I would not claim accountancy fees in a cgt comp. Don't know what others thoughts are.


----------



## Joe_90 (20 Feb 2013)

Bronte said:


> Improvements are also deductable and can be indexed. Have you a reasonable idea of how much these costs were - do a list of what you recall and keep that for future reference - revenue rules in any case state that receipts only need to be kept for 6 years so if you're reasonable about it you shouldn't have any problems



While you are correct, if you are claiming for something it is advisable to have evidence to back it up.  Revenue can audit the return and telling them, with no evidence, may be difficult.


----------



## T McGibney (20 Feb 2013)

Joe_90 said:


> I would not claim accountancy fees in a cgt comp. Don't know what others thoughts are.



Fees re tax advice at planning stage (ie pre-sale) should generally be allowable. There is an argument that fees for preparation of return and computation post-sale are not allowable. This uncertainty means that a decision in each case on whether to deduct has to be made with regard to the facts of the case and the preferences of the taxpayer.


----------



## Dermot (20 Feb 2013)

I have no connection with accountants other than to employ one for my returns but I agree with T McGibney's earlier advice about employing an Accountant rather than a solicitor unless they have a dual qualification. I suggested to OP in an earlier post to get an Accountant


----------



## nudger (20 Feb 2013)

Thanks lads for all the advice, in my ignorance I had presumed that my solicitor either knew how to do all this or would employ on my behalf, for a fee, someone who did, still think he will.

The solicitor is part of a partnership that are also Estate Agents, have used them a few times before and have been happy with their service, never for a sale/CGT job before.

Always like to have my own figures before receiving them from others.

Just to recap,

On purchase of the house, are the stamp duty/legal fees available for relief. think the Legal fees are but no mention of stamp duty on revenue.ie 

If both are, are both indexed?

Think I'll forget the €6000 spent on windows and doors as no receipt.

With a bit of feed back from you guys I might put up a few numbers to see what you think.
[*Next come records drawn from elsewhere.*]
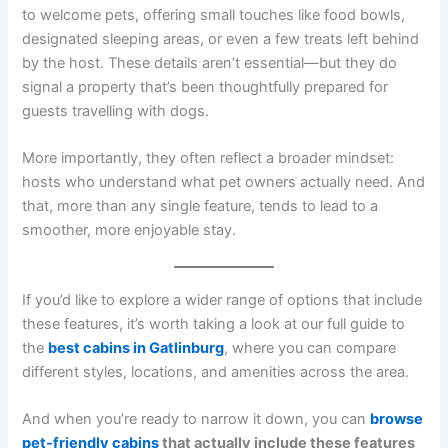
to welcome pets, offering small touches like food bowls,
designated sleeping areas, or even a few treats left behind
by the host. These details aren’t essential—but they do
signal a property that’s been thoughtfully prepared for
guests travelling with dogs.
More importantly, they often reflect a broader mindset:
hosts who understand what pet owners actually need. And
that, more than any single feature, tends to lead to a
smoother, more enjoyable stay.
If you’d like to explore a wider range of options that include
these features, it’s worth taking a look at our full guide to
the
best cabins in Gatlinburg
, where you can compare
different styles, locations, and amenities across the area.
And when you’re ready to narrow it down, you can
browse
pet-friendly cabins
that actually include these features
From what I can see Joe_90 was on the money or very close.


----------



## Bronte (21 Feb 2013)

*1. Deductible expenditure*
The amount of a chargeable gain or an allowable loss is determined by deducting any allowable expenditure from the
consideration received for the disposal. The allowable expenditure may include:
(a) the cost of acquisition of the asset and any incidental cost of acquisition such as agent’s commission and costs
of transfer or conveyance,
(b) expenditure incurred for the purpose of enhancing the value of the asset which is reflected in the state of the
asset at the time of disposal; expenditure to establish, preserve or defend legal title,
and
(c) the incidental costs of making the disposal, such as legal and selling costs.​
The amounts under (a) or (b) above may be adjusted to take account of inflation
________________________

*9. Enhancement Expenditure*
This is the cost of additions to the asset, after the date of acquisition, which adds to the value of the asset and is
reflected in the state of the asset at the date of sale. Examples would be landscaping, addition of a garage,
conservatory. It does not include routine maintenance such as painting.
*10. Multiplier*​ 
w 
​​The multiplier to be applied here must be by reference to the year in which the Enhancement Expenditure at 9
was incurred​

__________________​ 

*7. Cost of Acquisition​​*

w Incidental costs of acquisition such as legal fees and stamp duty are allowable as part of the cost.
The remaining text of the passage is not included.